Exercise:
Nothing but the text of the records should come back; copy it exactly and leave the pictures out.

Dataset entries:
********************

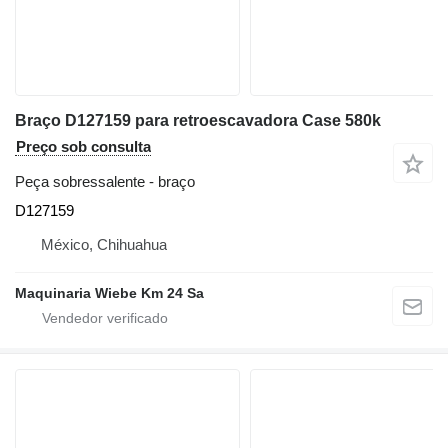
Braço D127159 para retroescavadora Case 580k
Preço sob consulta
Peça sobressalente - braço
D127159
México, Chihuahua
Maquinaria Wiebe Km 24 Sa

********************

Response area:
Braço D127159 para retroescavadora Case 580k
Preço sob consulta
Peça sobressalente - braço
D127159
México, Chihuahua
Maquinaria Wiebe Km 24 Sa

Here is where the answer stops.